§ Your task
Your output should be the lines from the one with "Débats sur les communs" through the last line of the records below, exactly as written, minus the pictures.

§ Raw data
<<<<

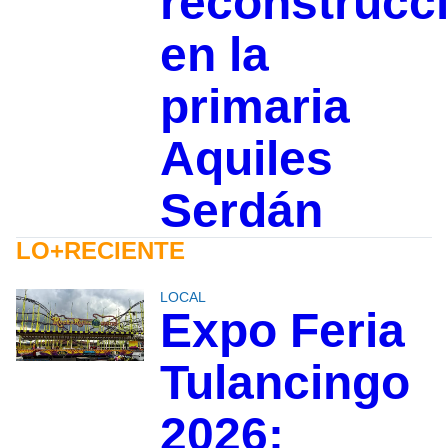
reconstrucc
en la
primaria
Aquiles
Serdán
LO+RECIENTE
LOCAL
Expo Feria
Tulancingo
2026:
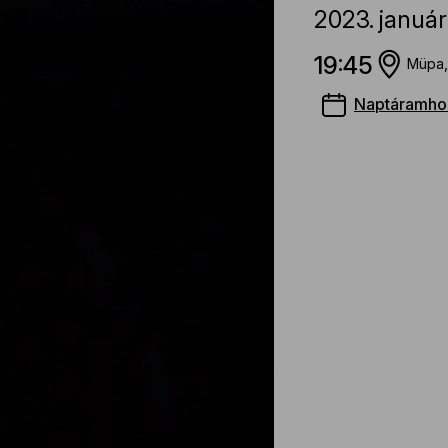
2023.
január
19:45
Müpa,
Naptáramho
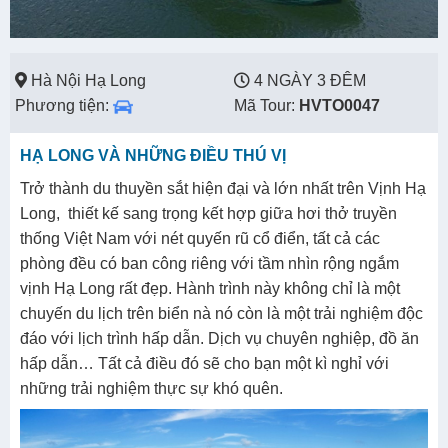
Hà Nội Hạ Long
4 NGÀY 3 ĐÊM
Phương tiện:
Mã Tour:
HVTO0047
HẠ LONG VÀ NHỮNG ĐIỀU THÚ VỊ
Trở thành du thuyền sắt hiện đại và lớn nhất trên Vịnh Hạ
Long, thiết kế sang trọng kết hợp giữa hơi thở truyền
thống Việt Nam với nét quyến rũ cổ điển, tất cả các
phòng đều có ban công riêng với tầm nhìn rộng ngắm
vịnh Hạ Long rất đẹp. Hành trình này không chỉ là một
chuyến du lịch trên biển nà nó còn là một trải nghiệm độc
đáo với lịch trình hấp dẫn. Dịch vụ chuyên nghiệp, đồ ăn
hấp dẫn… Tất cả điều đó sẽ cho bạn một kì nghỉ với
những trải nghiệm thực sự khó quên.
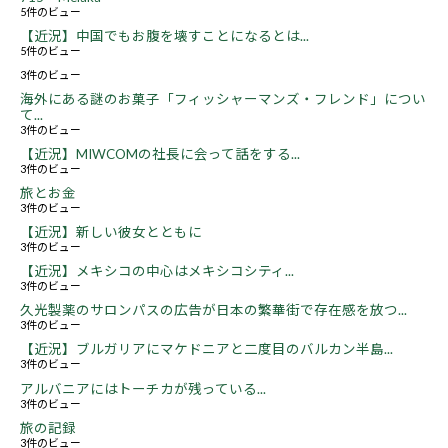
5件のビュー
【近況】中国でもお腹を壊すことになるとは...
5件のビュー
3件のビュー
海外にある謎のお菓子「フィッシャーマンズ・フレンド」につい
て...
3件のビュー
【近況】MIWCOMの社長に会って話をする...
3件のビュー
旅とお金
3件のビュー
【近況】新しい彼女とともに
3件のビュー
【近況】メキシコの中心はメキシコシティ...
3件のビュー
久光製薬のサロンパスの広告が日本の繁華街で存在感を放つ...
3件のビュー
【近況】ブルガリアにマケドニアと二度目のバルカン半島...
3件のビュー
アルバニアにはトーチカが残っている...
3件のビュー
旅の記録
3件のビュー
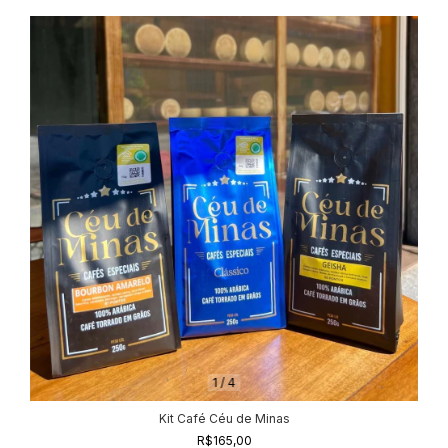
1
/
4
Kit Café Céu de Minas
R$165,00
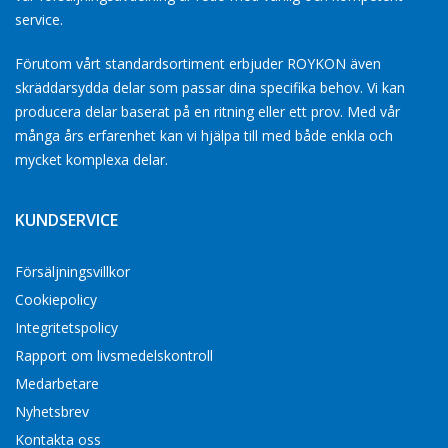
service.
Förutom vårt standardsortiment erbjuder ROYKON även
skräddarsydda delar som passar dina specifika behov. Vi kan
producera delar baserat på en ritning eller ett prov. Med vår
många års erfarenhet kan vi hjälpa till med både enkla och
mycket komplexa delar.
KUNDSERVICE
Försäljningsvillkor
Cookiepolicy
Integritetspolicy
Rapport om livsmedelskontroll
Medarbetare
Nyhetsbrev
Kontakta oss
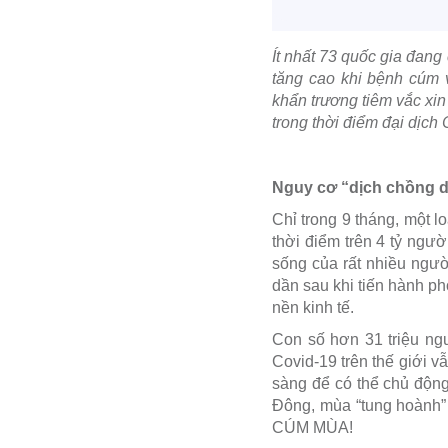
Ít nhất 73 quốc gia đang
tăng cao khi bệnh cúm
khẩn trương tiêm vắc xi
trong thời điểm đại dịch
Nguy cơ “dịch chồng d
Chỉ trong 9 tháng, một l
thời điểm trên 4 tỷ ngườ
sống của rất nhiều ngườ
dần sau khi tiến hành pho
nền kinh tế.
Con số hơn 31 triệu ng
Covid-19 trên thế giới v
sàng để có thể chủ động,
Đông, mùa “tung hoành” c
CÚM MÙA!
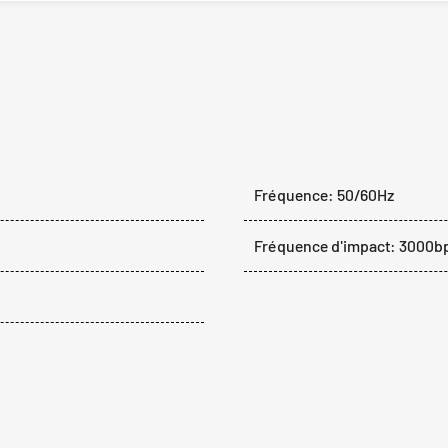
Fréquence: 50/60Hz
Fréquence d'impact: 3000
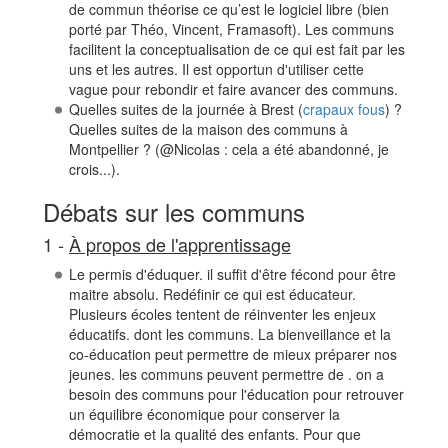
de commun théorise ce qu’est le logiciel libre (bien
porté par Théo, Vincent, Framasoft). Les communs
facilitent la conceptualisation de ce qui est fait par les
uns et les autres. Il est opportun d'utiliser cette
vague pour rebondir et faire avancer des communs.
Quelles suites de la journée à Brest (
crapaux fous
) ?
Quelles suites de la maison des communs à
Montpellier ? (@Nicolas : cela a été abandonné, je
crois...).
Débats sur les communs
1 -
À propos de l'apprentissage
Le permis d'éduquer. il suffit d'être fécond pour être
maitre absolu. Redéfinir ce qui est éducateur.
Plusieurs écoles tentent de réinventer les enjeux
éducatifs. dont les communs. La bienveillance et la
co-éducation peut permettre de mieux préparer nos
jeunes. les communs peuvent permettre de . on a
besoin des communs pour l'éducation pour retrouver
un équilibre économique pour conserver la
démocratie et la qualité des enfants. Pour que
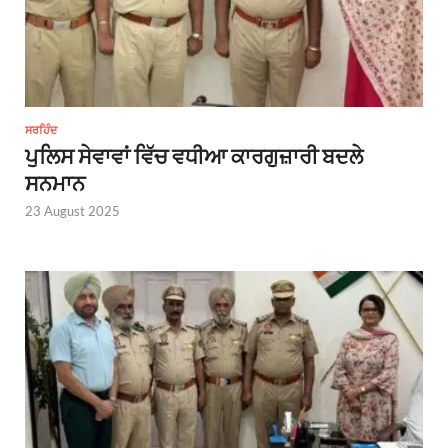
ਸਰਹਿੰਦ
ਪੁਲਿਸ ਸੇਵਾਵਾਂ ਵਿੱਚ ਵਧੀਆ ਕਾਰਗੁਜ਼ਾਰੀ ਬਦਲੇ
ਸਨਮਾਨ
23 August 2025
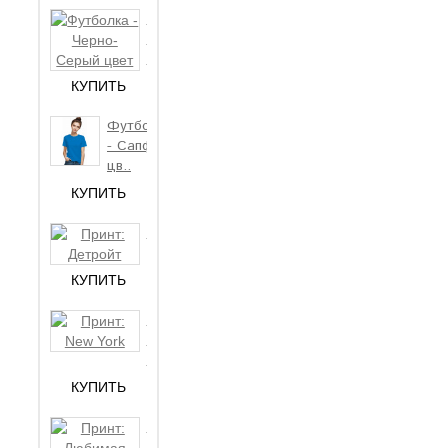
Футболка
- Черно-
26₾
Сер..
КУПИТЬ
Футболка
- Сапфир
16₾
цв..
КУПИТЬ
Принт:
12₾
Детройт
КУПИТЬ
Принт:
New
12₾
York
КУПИТЬ
Принт:
Любимая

>>>>

§ Answer box
Débats sur les communs
1 -
À propos de l'apprentissage
Le permis d'éduquer. il suffit d'être fécond pour être
maitre absolu. Redéfinir ce qui est éducateur.
Plusieurs écoles tentent de réinventer les enjeux
éducatifs. dont les communs. La bienveillance et la
co-éducation peut permettre de mieux préparer nos
jeunes. les communs peuvent permettre de . on a
besoin des communs pour l'éducation pour retrouver
un équilibre économique pour conserver la
démocratie et la qualité des enfants. Pour que
ਸਰਹਿੰਦ
ਪੁਲਿਸ ਸੇਵਾਵਾਂ ਵਿੱਚ ਵਧੀਆ ਕਾਰਗੁਜ਼ਾਰੀ ਬਦਲੇ
ਸਨਮਾਨ
23 August 2025
Футболка
- Черно-
26₾
Сер..
КУПИТЬ
Футболка
- Сапфир
16₾
цв..
КУПИТЬ
Принт:
12₾
Детройт
КУПИТЬ
Принт:
New
12₾
York
КУПИТЬ
Принт:
Любимая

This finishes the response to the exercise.